The only really safe way would be to perform a forced (or fast) ferment test where you take a sample and warm it up, put it on a stir plate, do everything you can do to make those yeast eat every bit of sugar they are able to metabolize. that FG is the real possible final FG. then figure out how much sugar you want remaining to get your target carbonation level and rack at that gravity.

I suppose alternatly you could rig up a pressure release valvle on the growler that can be set to the desired PSI for the level of carbonation you want. then as the beer ferments it will simply retain the correct level of disolved co2.

Hmmm.  That's an interesting thought!  I wonder if I just rig up something (like this: http://www.amazon.com/Control-Devices-Series-Pressure-Adjustable/dp/B007GDY3CU/) to always use an adjustable pressure relief valve during secondary fermentation.  This could get a head start on the carbonation, correct?  I usually brew 15 gallon batches so I ferment in half barrels, rack over for secondary, and just hook up the secondary to the kegerator for force carbonation.  I always brew all grain.  The target FG was just calculated from my Beersmith software.

14
Equipment and Software / Re: Hoses gone wild
« on: March 14, 2013, 01:22:49 PM »
So with a quick disconnect (like this: http://www.northernbrewer.com/shop/female-stainless-quick-disconnect-x-1-2-barb.html) connected to a short hose coming off the tee in my beer/gas lines, when I disconnect my CPBF and there's just the female fitting dangling off the tee, no beer or gas will escape this, correct?
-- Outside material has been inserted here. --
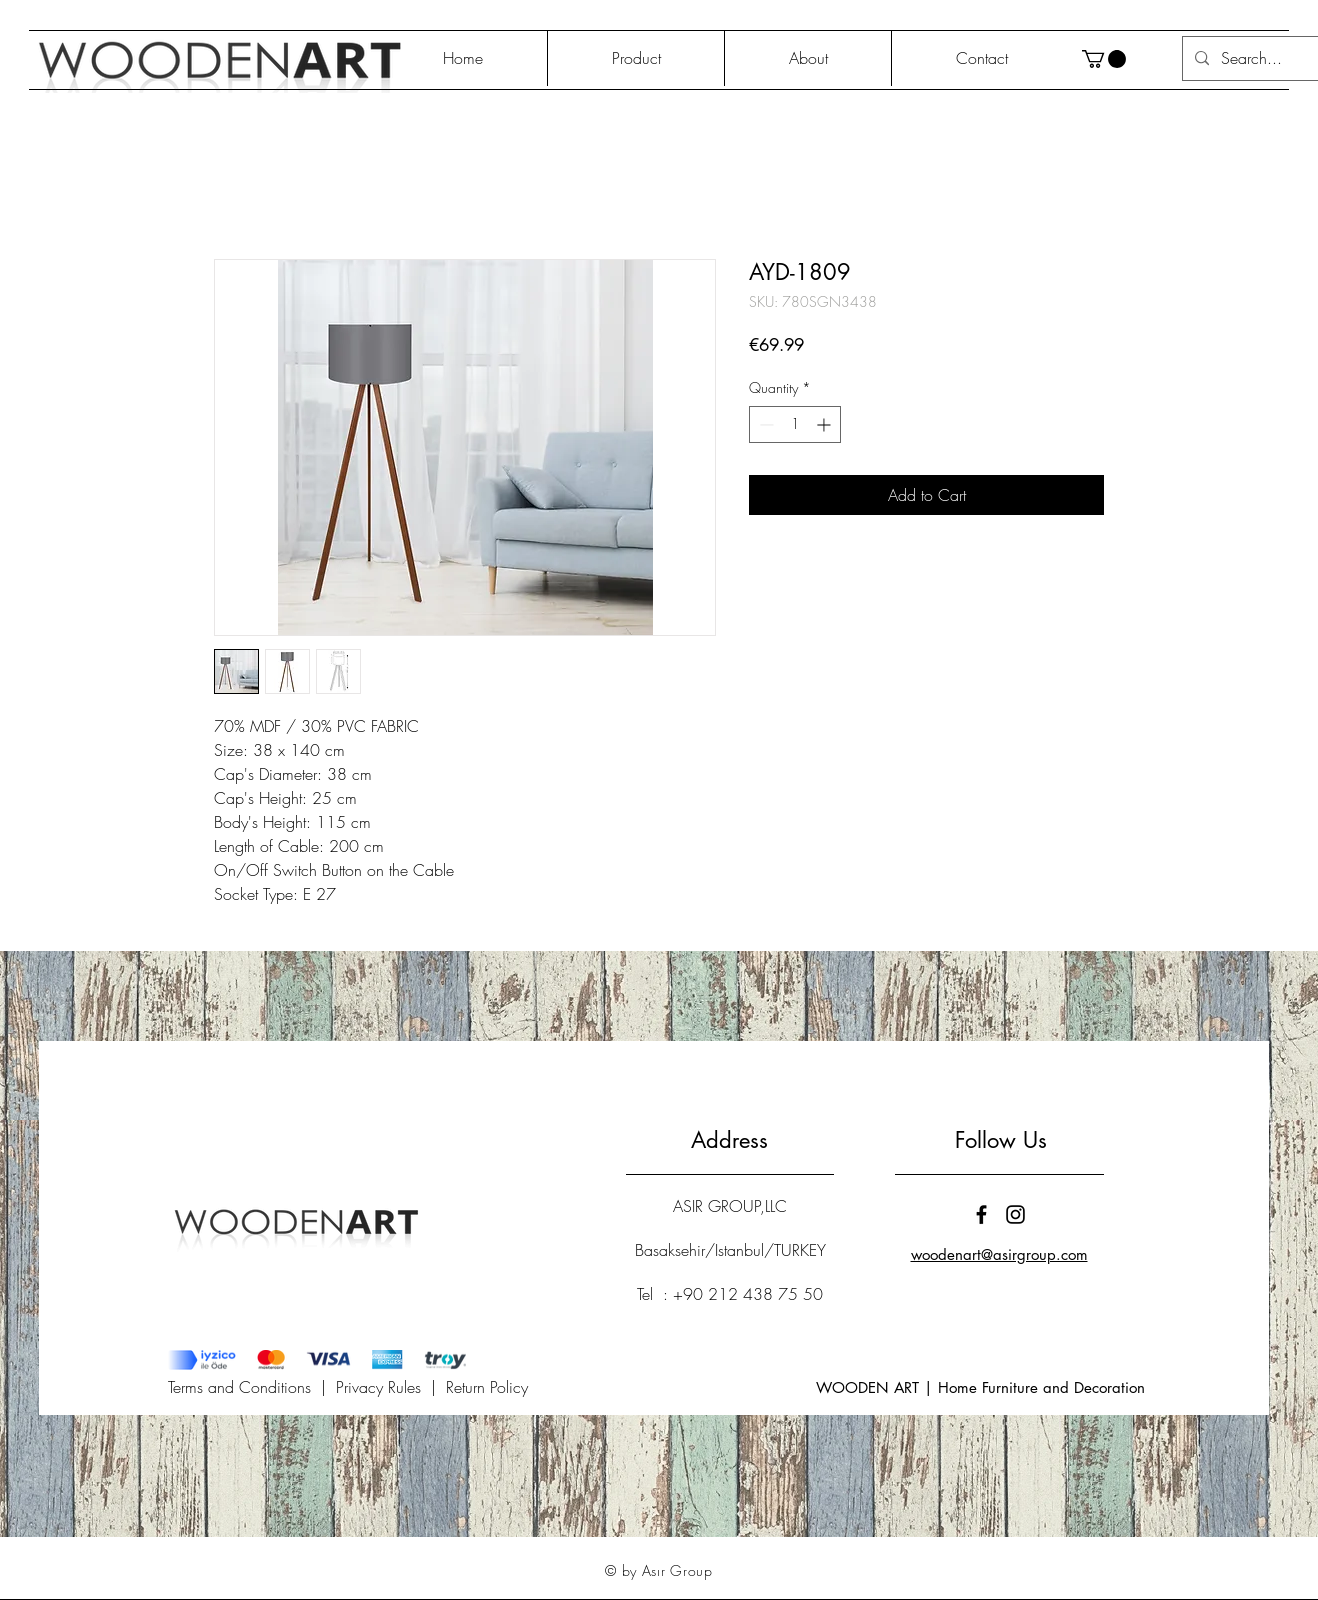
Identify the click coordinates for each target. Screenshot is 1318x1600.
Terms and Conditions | (252, 1387)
Sorry if I'm being a little thick on this.  You're not kidding, these things are pricey!!

15
Yeast and Fermentation / Imperial Side Car
« on: March 14, 2013, 10:00:38 AM »
So I brewed a Russian Imperial Stout last weekend.  Had a bit extra after the carboy was filled, so I made a little side car fermenter in a growler bottle.  As an experiment, I'd like to rack this one over before it's fully done fermenting to let the residual sugars carbonate in a swing top growler I have.  When would be the best/safest time to do this?  I'm using WLP028 Edinburgh Scottish Ale Yeast if that matters.  To be clear, I know this can be a dangerous endeavor, so I do plan on wrapping it in a bag, putting in in a box, covering it with a crate, and lowering it down a manhole (kidding), while it conditions.  It's currently been about 5 days since I brewed.  O.G. was 1.11 and the final target is 1.026.